4. Die psychologische Betreuung der Betroffenen soll ausgebaut werden.

Wer sind denn die Betroffenen? Oft nehmen sich die Menschen, die Aufputschmittel nehmen, gar nicht als Betroffene wahr. Daher muss erst einmal ein Bewusstsein dafür geschaffen werden, dass die Einnahme von leistungssteigernden Medikamenten eine Reaktion auf Angst und Stress ist. Dieser Stress muss zuerst wahrgenommen werden. Dann müssen Lösungen gefunden werden, den Stress zu vermeiden. Unterstützung muss dabei ansetzen bevor Medikamente genommen werden. Und letztlich leiden nicht nur die Konsumenten von solchen Arzneien. Dies ist nur eine Reaktion auf die Herausforderungen durch die Arbeits- und Lebenswelt. Andere werden krank, rauchen, trinken oder sterben. Die psychologische Betreuung geht zu sehr davon aus, dass die Einnahme von Medikamenten oder Drogen das persönliche Problem der Konsumenten sei. Sie kann daher nur eine Maßnahme unter vielen sein.
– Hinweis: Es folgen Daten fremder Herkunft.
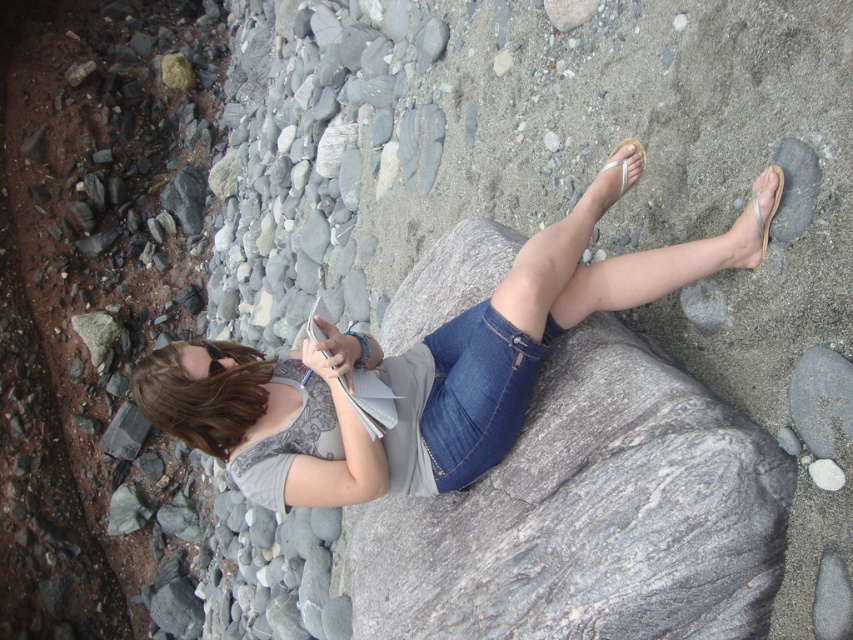 Question: Where is gray/granite boulder at center located in relation to denim shorts at center in the image?

Choices:
 (A) above
 (B) below

Answer: (B)

Question: Which of these objects is positioned closest to the gray/granite boulder at center?

Choices:
 (A) brown hair at center
 (B) denim shorts at center

Answer: (B)

Question: Is gray/granite boulder at center above brown hair at center?

Choices:
 (A) no
 (B) yes

Answer: (A)

Question: Which point appears farthest from the camera in this image?

Choices:
 (A) (227, 376)
 (B) (393, 460)
 (C) (477, 552)

Answer: (B)

Question: Which point is closer to the camera?

Choices:
 (A) (160, 348)
 (B) (486, 572)
 (C) (341, 493)

Answer: (B)

Question: Is gray/granite boulder at center to the right of brown hair at center from the viewer's perspective?

Choices:
 (A) yes
 (B) no

Answer: (A)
5. Die Sammlung von verlässlichen empirischen Daten bezüglich der
Wirkung und möglichen Nebenwirkungen von Psychopharmaka soll erweitert
werden.

Gegen die Erhebung empirischer Daten ist nichts einzuwenden. Dies löst nur keine Probleme. Es nützt wenig, wenn die Gefahren von Psychopharmaka besser bekannt sind, wenn den Menschen keine alternativen Handlungsoptionen offen stehen. Wie soll der Filialleiter mit den Anforderungen umgehen, wenn er keine Drogen mehr nimmt? Und nimmt er keine mehr, wenn die Gefahren besser bekannt sind? Für ihn ist das Risiko seine Arbeit nicht erledigen zu können, seine Arbeit zu verlieren, viel näher und bedrohlicher als vielleicht eine Krankheit zu bekommen.

6. Die Erforschung und Entwicklung von Psychopharmaka soll zu
Heilungszwecken weiter vorangetrieben werden.
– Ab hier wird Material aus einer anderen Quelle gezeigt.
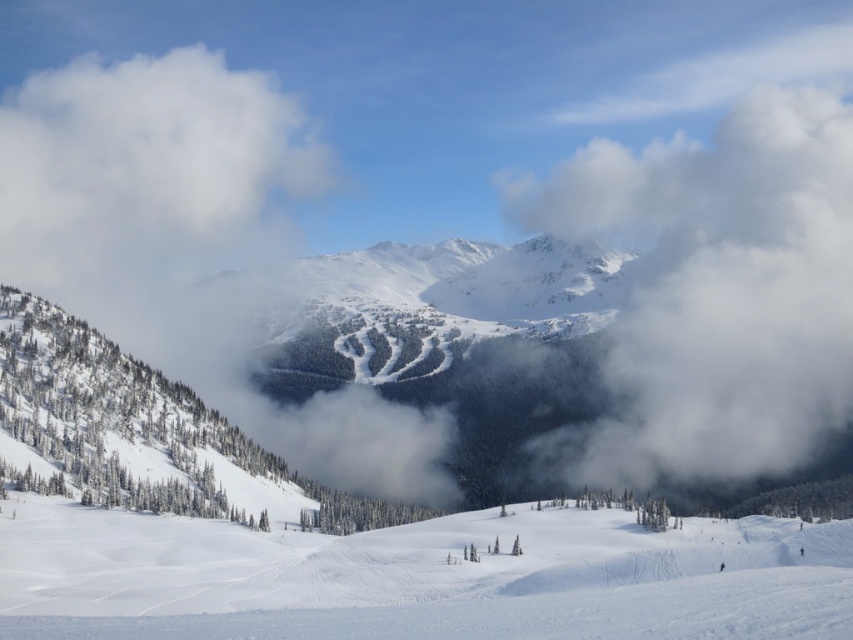 Question: Which point is farther to the camera?

Choices:
 (A) (666, 248)
 (B) (149, 170)

Answer: (B)

Question: Estimate the real-world distances between objects in this image. Which object is farther from the white snow ski slope at lower center?

Choices:
 (A) white fluffy cloud at upper right
 (B) white fluffy cloud at upper left

Answer: (B)

Question: Is white snow ski slope at lower center to the left of white fluffy cloud at upper right from the viewer's perspective?

Choices:
 (A) no
 (B) yes

Answer: (B)

Question: Is white snow ski slope at lower center thinner than white fluffy cloud at upper right?

Choices:
 (A) no
 (B) yes

Answer: (B)

Question: Is white snow ski slope at lower center bigger than white fluffy cloud at upper left?

Choices:
 (A) yes
 (B) no

Answer: (B)

Question: Which object is closer to the camera taking this photo?

Choices:
 (A) white fluffy cloud at upper left
 (B) white snow ski slope at lower center
 (C) white fluffy cloud at upper right

Answer: (B)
Die Entwicklung von Medikamenten, um Menschen zu helfen muss und wird weiter vorangetrieben. Aber gerade die psychischen Erkrankungen nehmen in den letzten Jahrzehnten stark zu. Hier dürfen wir nicht nur auf Medikamente zurückgreifen, sondern wir brauchen Gesundheitsförderung und Prävention und eine gesundheitsförderliche Gesamtpolitik. Meine Fraktion DIE LINKE hat dies in ihrem Antrag für ein Präventionsgesetz und zur Gesundheits- und Pflegeabsicherung gefordert ( http://dokumente.linksfraktion.net/drucksachen/7774008663_1607471.pdf ; http://dokumente.linksfraktion.net/drucksachen/7727698195_1612846.pdf ). Die Gesundheit und das Wohlbefinden der Menschen gehört ins Zentrum von Politik.

Doping am Arbeitsplatz ist ein komplexes Thema. Ich hoffe, meine Ausführungen zeigen dies ein wenig auf.